Wintersleep broke out in 2007 with the release of Welcome to the Night Sky, their third studio album. Currently on tour promoting their fourth album, 2010’s New Inheritors, Jon Samuel — a member of the band since 2006 — spoke to the Manitoban as the band raced between Seattle and Portland.
You could be forgiven for not having Wintersleep on your musical radar before Welcome to the Night Sky. According to Samuel, the first and second albums were made by a band with a much more local attitude.
“The first record was made almost entirely as a side project,” says Samuel. “Paul had a bunch of songs and showed them to Loel.” The demo for that album, titled Wintersleep and largely recorded in people’s apartments, was made out of a desire to make music with friends.
Samuel says that the second album, which was untitled, was more of a “band-record,” and it was while touring in support of it that the band really stared to gel. “Touring gets you into ‘band-shape.’”
The result of all that work was Welcome to the Night Sky, a critically acclaimed album that saw Wintersleep become a national sensation. Samuel feels that the band’s success around this time was probably a combination of Welcome to the Night sky’s quality and the fact that the band had really begun to focus on getting out on the road.

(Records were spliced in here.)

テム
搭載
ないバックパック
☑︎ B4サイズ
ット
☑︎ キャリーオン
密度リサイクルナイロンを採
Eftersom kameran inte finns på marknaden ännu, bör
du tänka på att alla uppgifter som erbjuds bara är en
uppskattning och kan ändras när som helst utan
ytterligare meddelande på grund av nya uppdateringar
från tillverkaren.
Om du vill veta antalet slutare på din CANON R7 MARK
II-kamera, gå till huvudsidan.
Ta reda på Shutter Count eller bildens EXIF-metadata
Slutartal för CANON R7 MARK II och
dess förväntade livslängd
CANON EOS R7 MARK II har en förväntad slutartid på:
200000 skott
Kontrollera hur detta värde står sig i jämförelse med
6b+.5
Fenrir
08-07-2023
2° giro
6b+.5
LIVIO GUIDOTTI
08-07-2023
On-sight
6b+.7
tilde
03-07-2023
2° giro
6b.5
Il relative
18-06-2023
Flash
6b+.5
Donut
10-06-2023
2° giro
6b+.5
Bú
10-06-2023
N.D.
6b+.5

“To have people know about your band you have to get out of your home town and start touring.”
Perhaps the strongest indication of this is the Juno the band won in 2008 for “Best New Band” — an honour bestowed five years after their first album hit stands.
The band apparently took these reasons for their success to heart, and as a result are arguably one of the hardest working bands in Canada at the moment. They have been on tour almost constantly since releasing
Welcome to the Night Sky, in North America, Asia and Europe.
This means that New Inheritors was written largely on the road. “We did a bit of that with Welcome to the Night Sky, so we’re pretty comfortable [writing on the road]. It seems to work just fine really.”
Samuel says that a lot of ideas come together at sound checks and in hotel rooms. “Paul, for example, will record something on his computer, or even phone a song into someone’s answering machine.” He recalls that “Preservation,” a song from New Inheritors, started this way.
Fans of the band will no doubt have noticed that no two Wintersleep albums sound alike, something that is not lost on the band: “When you listen to every Wintersleep album they are all definitely different from one another.” While the band has been criticized for their changing sound, Samuel thinks it’s unrealistic for fans to expect that there won’t be a progression, and for all of a band’s albums to sound alike.
“It’s a weird thing. We’ve already recorded that record; it is done. [ . . . ] You just kind of move on.” He goes on to say that a band changes a lot in three years: the band is older, they’ve been together longer and they have been influenced by new music — “it’s not even a conscious decision.”
Samuel expands on these points by saying that the band hasn’t stopped writing since New Inheritors came out, and when the next album comes out — Samuel hinted that fans should expect something before 2013 — “it will be even more obvious that there is a continuing progression from record to record.”
Currently, the band has started pointing the tour bus east and will hit B.C., Alberta and Saskatchewan before playing Winnipeg’s Garrick theater on Nov. 20.